If the PW and PRI are too long, each frame can begin to look like a continuous wave signal or a non-existent signal. Conversely, if the PW and PRI are too low - i.e. lower than the sample rate - signal aliasing issues can begin to arise. Therefore, the three pulsed signals were chosen such that at least three cycles were generated within each frame to provide the CNN with unique and repeatable patterns. The following table describes the set of signals utilized in this demonstration.

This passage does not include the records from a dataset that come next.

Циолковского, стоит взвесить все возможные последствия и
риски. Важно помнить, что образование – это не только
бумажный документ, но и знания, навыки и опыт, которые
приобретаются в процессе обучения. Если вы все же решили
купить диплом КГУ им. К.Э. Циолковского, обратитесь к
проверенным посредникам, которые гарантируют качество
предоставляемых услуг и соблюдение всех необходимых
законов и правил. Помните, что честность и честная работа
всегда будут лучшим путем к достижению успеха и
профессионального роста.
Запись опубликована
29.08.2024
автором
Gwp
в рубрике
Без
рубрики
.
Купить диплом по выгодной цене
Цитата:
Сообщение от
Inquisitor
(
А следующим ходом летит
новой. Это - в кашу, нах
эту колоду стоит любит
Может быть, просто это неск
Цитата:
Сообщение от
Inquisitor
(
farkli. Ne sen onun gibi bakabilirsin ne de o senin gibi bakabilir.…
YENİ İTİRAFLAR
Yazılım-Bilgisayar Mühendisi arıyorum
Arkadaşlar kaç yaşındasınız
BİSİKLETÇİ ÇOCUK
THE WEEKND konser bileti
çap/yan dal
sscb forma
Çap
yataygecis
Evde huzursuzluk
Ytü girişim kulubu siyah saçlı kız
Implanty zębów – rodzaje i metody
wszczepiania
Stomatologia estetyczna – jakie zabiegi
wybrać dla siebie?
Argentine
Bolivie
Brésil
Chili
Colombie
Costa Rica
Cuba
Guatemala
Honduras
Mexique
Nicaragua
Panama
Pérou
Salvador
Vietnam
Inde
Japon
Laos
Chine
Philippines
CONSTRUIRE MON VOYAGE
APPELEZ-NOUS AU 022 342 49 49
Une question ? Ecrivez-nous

This concept begs the question of how could one improve the architecture such that the CNN can classify a much wider set of pulsed signals? The answer lies in preprocessing. Preprocessing the input IQ stream into a set of parameters that extract more information from each signal is essential to improving the prediction and to reducing the DDR memory depth required for longer PRI and wider PW signals. Simultaneously, the introduction of preprocessing the data comes at the cost of added latency. For example, preprocessing a series of input IQ frames into a frequency and time domain image through a fast fourier transform (FFT) provides an improvement in the distinct features provided to the CNN. On the downside, feeding input IQ frames through an FFT-to-spectrogram preprocessor increases the latency from signal input to prediction output. Future improvements with a more robust preprocessing block could enhance the set of classifiable signals in the demonstration.

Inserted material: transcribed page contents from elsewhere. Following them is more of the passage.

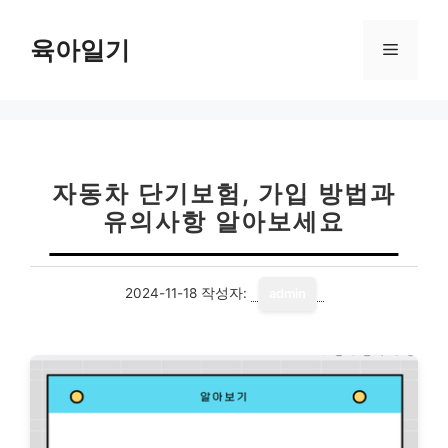
컨
텐
육아일기
메
츠
로
뉴
건
너
뛰
기
자동차 단기보험, 가입 방법과
유의사항 알아보세요
2024-11-18
작성자:
admin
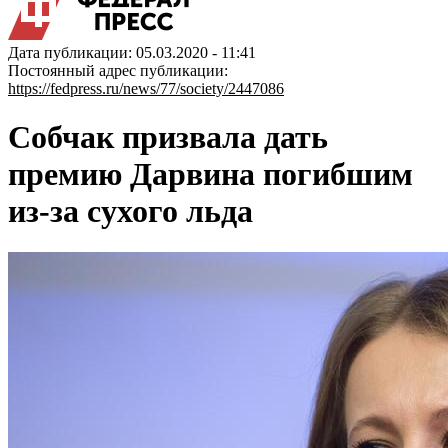
Дата публикации: 05.03.2020 - 11:41
Постоянный адрес публикации:
https://fedpress.ru/news/77/society/2447086
Собчак призвала дать
премию Дарвина погибшим
из-за сухого льда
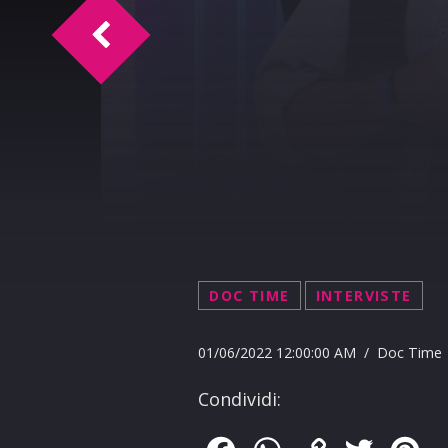
Doc Time intervista Vincenzo Bellia 1-6-
DOC TIME
INTERVISTE
01/06/2022 12:00:00 AM / Doc Time
Condividi:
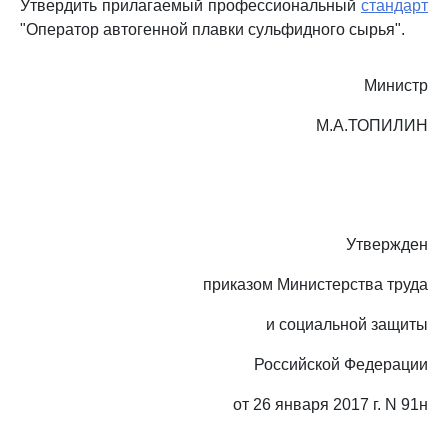
Утвердить прилагаемый профессиональный
стандарт
"Оператор автогенной плавки сульфидного сырья".
Министр
М.А.ТОПИЛИН
Утвержден
приказом Министерства труда
и социальной защиты
Российской Федерации
от 26 января 2017 г. N 91н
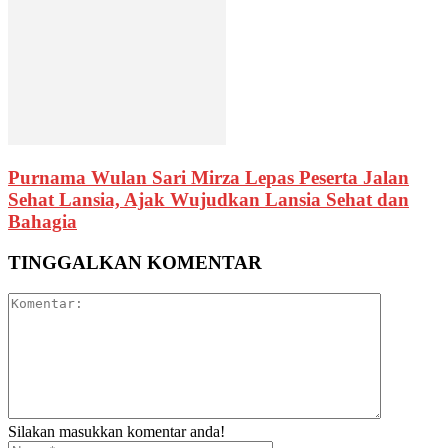
Purnama Wulan Sari Mirza Lepas Peserta Jalan
Sehat Lansia, Ajak Wujudkan Lansia Sehat dan
Bahagia
TINGGALKAN KOMENTAR
Silakan masukkan komentar anda!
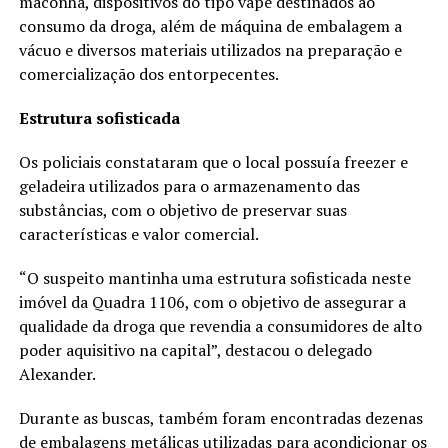
maconha, dispositivos do tipo vape destinados ao
consumo da droga, além de máquina de embalagem a
vácuo e diversos materiais utilizados na preparação e
comercialização dos entorpecentes.
Estrutura sofisticada
Os policiais constataram que o local possuía freezer e
geladeira utilizados para o armazenamento das
substâncias, com o objetivo de preservar suas
características e valor comercial.
“O suspeito mantinha uma estrutura sofisticada neste
imóvel da Quadra 1106, com o objetivo de assegurar a
qualidade da droga que revendia a consumidores de alto
poder aquisitivo na capital”, destacou o delegado
Alexander.
Durante as buscas, também foram encontradas dezenas
de embalagens metálicas utilizadas para acondicionar os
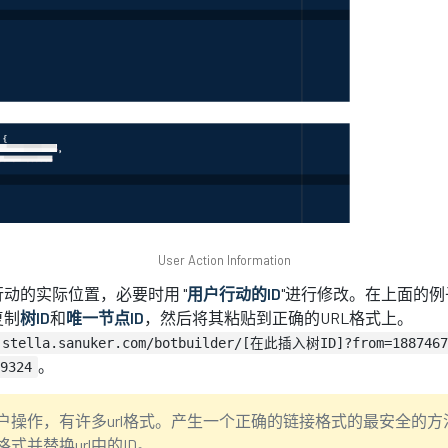
User Action Information
动的实际位置，必要时用 "
用户行动的ID
"进行修改。在上面的
复制
树ID
和
唯一节点ID
，然后将其粘贴到正确的URL格式上。
t.stella.sanuker.com/botbuilder/[在此插入树ID]?from=18874
。
9324
户操作，有许多url格式。产生一个正确的链接格式的最安全的
格式并替换url中的ID。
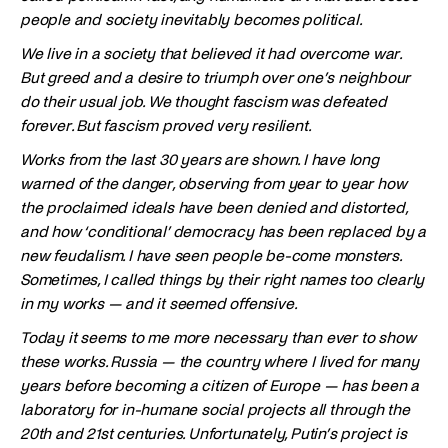
people and society inevitably becomes political.
We live in a society that believed it had overcome war.
But greed and a desire to triumph over one’s neighbour
do their usual job. We thought fascism was defeated
forever. But fascism proved very resilient.
Works from the last 30 years are shown. I have long
warned of the danger, observing from year to year how
the proclaimed ideals have been denied and distorted,
and how ‘conditional’ democracy has been replaced by a
new feudalism. I have seen people be-come monsters.
Sometimes, I called things by their right names too clearly
in my works — and it seemed offensive.
Today it seems to me more necessary than ever to show
these works. Russia — the country where I lived for many
years before becoming a citizen of Europe — has been a
laboratory for in-humane social projects all through the
20th and 21st centuries. Unfortunately, Putin’s project is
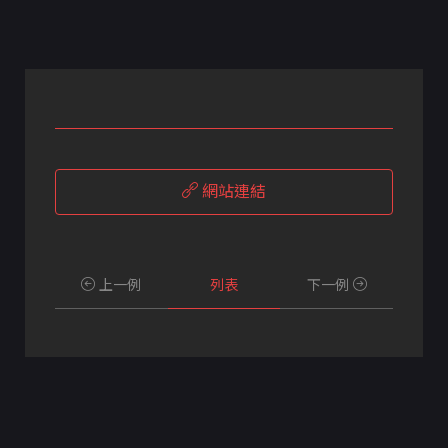
網站連結
上一例
列表
下一例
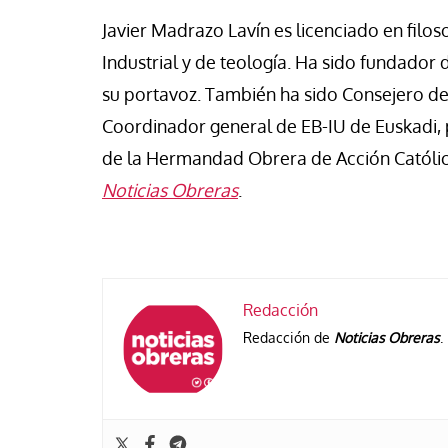
Javier Madrazo Lavín es licenciado en filos
Industrial y de teología. Ha sido fundador 
su portavoz. También ha sido Consejero de
Coordinador general de EB-IU de Euskadi, 
de la Hermandad Obrera de Acción Católic
Noticias Obreras
.
Redacción
Redacción de
Noticias Obreras
.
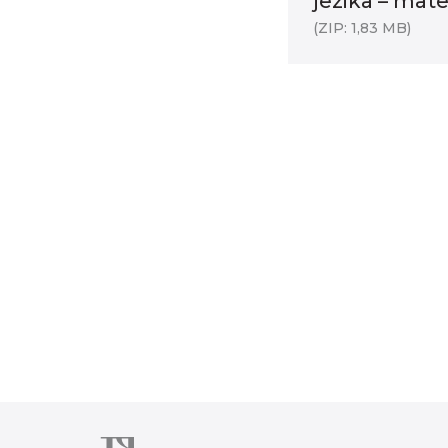
jezika – mate
(ZIP: 1,83 MB)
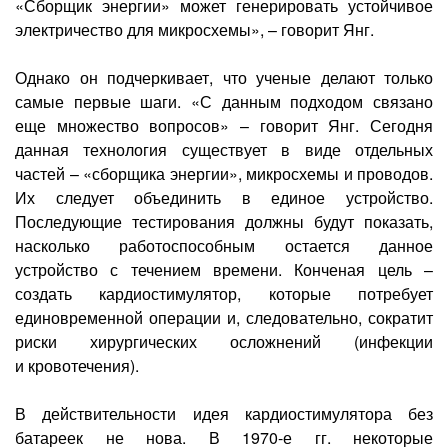
«Сборщик энергии» может генерировать устойчивое
электричество для микросхемы», – говорит Янг.
Однако он подчеркивает, что ученые делают только
самые первые шаги. «С данным подходом связано
еще множество вопросов» – говорит Янг. Сегодня
данная технология существует в виде отдельных
частей – «сборщика энергии», микросхемы и проводов.
Их следует объединить в единое устройство.
Последующие тестирования должны будут показать,
насколько работоспособным остается данное
устройство с течением времени. Конченая цель –
создать кардиостимулятор, которые потребует
единовременной операции и, следовательно, сократит
риски хирургических осложнений (инфекции
и кровотечения).
В действительности идея кардиостимулятора без
батареек не нова. В
1970-е
гг. некоторые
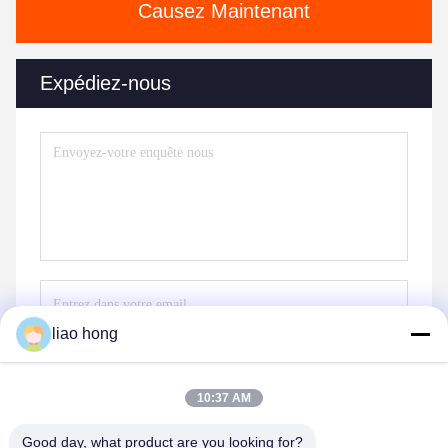
Causez Maintenant
Expédiez-nous
liao hong
Envoyez
10:37 AM
Good day, what product are you looking for?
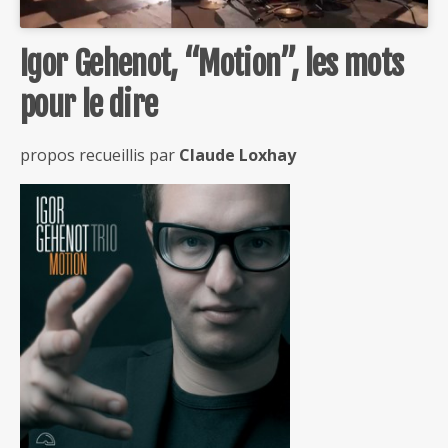
Igor Gehenot, “Motion”, les mots
pour le dire
propos recueillis par
Claude Loxhay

A possible solution to these architectural tradeoffs could be to feed the signal through two or more paths. Some paths may act on short IQ input frames, while other paths may act on deeper frames, while others may act on spectrogram-processed images. Additionally, a power level trigger could be implemented to begin processing data when a signal surpasses a certain power level – i.e. processing images only when a pulse rising edge is captured. This multi-path approach could provide a solution to a broader set of signals while maintaining the speed of a pure IQ-based approach.

Conclusion

This project displays a real-time AI/ML signal classifier derived from the use of a general-purpose signal analyzer as an RF-to-baseband downconverter. Utilizing high-end test and measurement equipment as both general-purpose test equipment and as a platform testbed for custom back-end FPGA applications can enable a more dynamic test suite. The AI/ML implementation displayed in this project provides an example of a system testbed application which could be improved by implementing some of the enhancements described in the previous section. Nevertheless, platforms like these open the door to a wide range of FPGA hardware-in-the-loop tests for custom designs.